Suppose I have three columns in a data frame A, B and C respectively. The number of rows for each column are 10. Now, I want to multiply all possible combinations of the columns by taking 2 at a time. So, the columns that I want are AB, AC,BC. How shall I get this using R. Also, I want to use these columns AB, AC, BC into several iterations of a multiple linear regression as follows: Y ~ A + B + C + AB/AC/B*C. The model iterations has to be computed through a for loop.
I have tried this code:
cc <- combn(data, 2, FUN = Reduce, f = `*`)
n = choose(ncol(data),2)
model <- list()
for (i in 1:n) {
model[[i]] <- lm(Y ~ A+B+C+cc[,i])
}
Now, the problem is cc[,i] is a double containing all the possible combinations of the three columns and it does not have specific name to it. So, in the model summary the interaction variable is named as "cc[,i]" only. I want to change the variable name to either "AB" or "BC" or "A*C". How shall I do it?

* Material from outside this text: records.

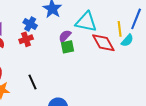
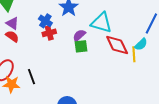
yellow line: (120, 29) -> (134, 54), moved
red cross: (26, 39) -> (49, 33), moved
black line: (32, 82) -> (32, 77), moved

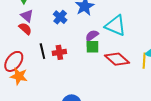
red cross: (49, 33) -> (59, 52), moved
red diamond: (117, 45) -> (117, 59), moved, turned -30
black line: (32, 77) -> (42, 51), moved

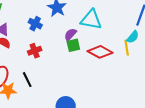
black line: (42, 51) -> (27, 80), moved
red cross: (59, 52) -> (35, 51), moved

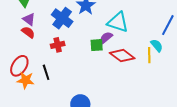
blue cross: (35, 24) -> (62, 18), size x1.5
purple semicircle: (70, 34) -> (106, 38), moved
cyan semicircle: (133, 37) -> (157, 45), turned -88

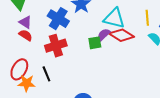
red cross: (58, 45) -> (56, 46), size x1.5
yellow line: (149, 55) -> (147, 18), moved
red diamond: (122, 56) -> (122, 35), moved

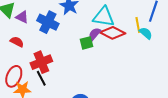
yellow line: (147, 18) -> (138, 25), moved
purple triangle: (25, 22) -> (22, 17), moved
red cross: (56, 46) -> (41, 62), moved

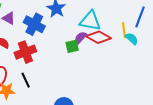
red cross: (41, 62) -> (25, 52), moved

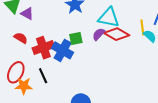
blue cross: (34, 24) -> (63, 50), moved
green square: (72, 46) -> (76, 39), moved

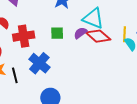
blue cross: (63, 50) -> (39, 63), moved
black line: (43, 76) -> (15, 75), moved

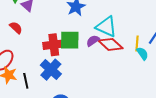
green square: (57, 33) -> (70, 40), size x1.5
red cross: (24, 36) -> (54, 45), moved

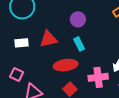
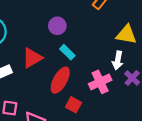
red ellipse: (66, 65) -> (60, 80), turned -35

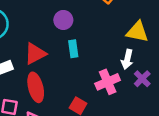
cyan rectangle: (67, 52) -> (73, 49), turned 35
red ellipse: (60, 80) -> (36, 87), moved, turned -45

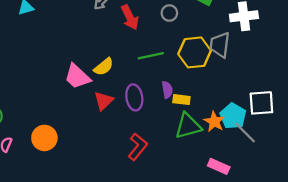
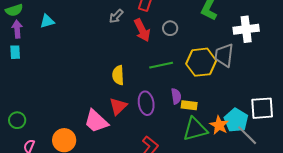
gray circle: (169, 13) -> (170, 28), moved
yellow semicircle: (104, 67) -> (118, 75), turned 126
pink trapezoid: (77, 77) -> (96, 121), moved

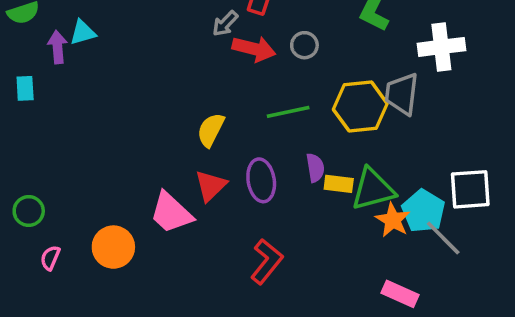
gray arrow: (116, 16) -> (225, 24), moved
purple arrow: (17, 29) -> (58, 47), moved
red arrow: (142, 30) -> (254, 49), turned -50
yellow semicircle: (118, 75) -> (211, 130), turned 30
green triangle: (195, 129) -> (373, 189), moved

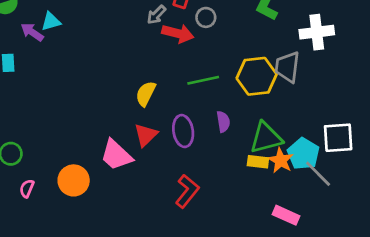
gray circle: (304, 45) -> (206, 17), moved
purple arrow: (58, 47) -> (32, 32), turned -50
yellow rectangle: (339, 184) -> (258, 162), moved

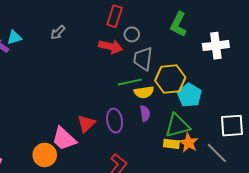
gray arrow: (156, 15) -> (58, 32), moved
gray trapezoid: (287, 67) -> (143, 59), moved
yellow semicircle: (146, 94) -> (144, 92), moved, turned -126
cyan pentagon: (303, 154) -> (190, 95), moved
orange circle: (74, 180) -> (45, 155), moved

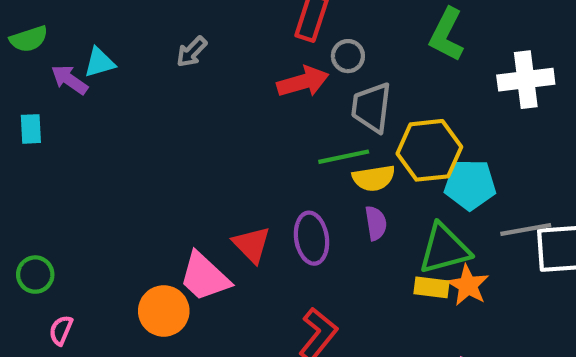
red arrow: (111, 47) -> (303, 82), turned -30
cyan pentagon: (190, 95) -> (470, 185), turned -30
red triangle: (86, 124) -> (252, 245), turned -30
gray line: (217, 153) -> (526, 230), moved, turned -55

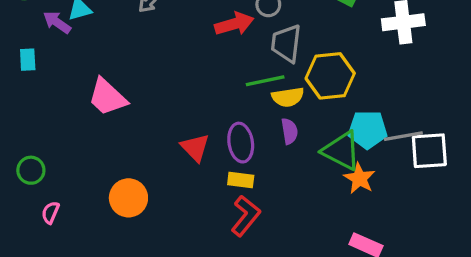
cyan pentagon: (470, 185) -> (368, 130), moved
green triangle: (444, 249) -> (342, 151), turned 42
pink trapezoid: (204, 277) -> (107, 97), moved
yellow rectangle: (431, 287) -> (241, 180), moved

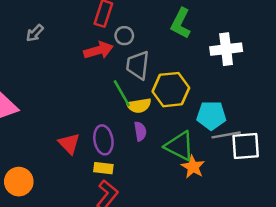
green line: (265, 81) -> (122, 93), turned 72
cyan pentagon: (368, 130) -> (211, 115), moved

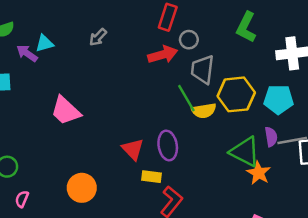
cyan pentagon: (211, 115) -> (279, 99), moved
purple semicircle: (140, 131) -> (271, 137), moved
yellow rectangle: (103, 168) -> (151, 177), moved

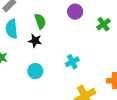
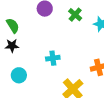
cyan cross: (72, 62) -> (53, 58), turned 32

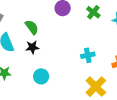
cyan cross: (53, 58) -> (88, 55), moved

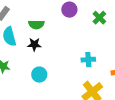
green semicircle: (32, 27) -> (36, 25), turned 119

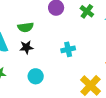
cyan cross: (88, 60) -> (68, 49), moved

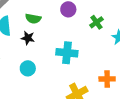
cyan cross: (68, 49) -> (67, 53), size x1.5

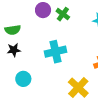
green cross: (97, 22) -> (63, 14), moved

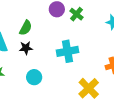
green semicircle: (13, 30) -> (26, 28), turned -56

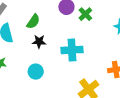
black star: (26, 48) -> (39, 42), moved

See if this code structure works for you:
set.seed(7)
df <- data.frame(A = rexp(10, 1), B = rexp(10, 2), C = rexp(10, 3))
Y <- rnorm(10)
df <- data.frame(cbind(Y, df))
m <- combn(3, 2)
mylist <- list()
for (i in 1:3) {
new_col <- df[ , m[1, i] + 1] * df[ , m[2, i] + 1]
df2 <- cbind(df, new_col)
mylist[[i]] <- lm(Y ~ ., data = df2)
}
mylist
[[1]]
Call:
lm(formula = Y ~ ., data = df2)
Coefficients:
(Intercept) A B C new_col
-1.9290 0.4046 2.0715 0.8587 -0.1156
[[2]]
Call:
lm(formula = Y ~ ., data = df2)
Coefficients:
(Intercept) A B C new_col
-1.81765 0.33800 1.89724 0.79561 0.03353
[[3]]
Call:
lm(formula = Y ~ ., data = df2)
Coefficients:
(Intercept) A B C new_col
-1.402 0.321 1.058 -1.445 5.114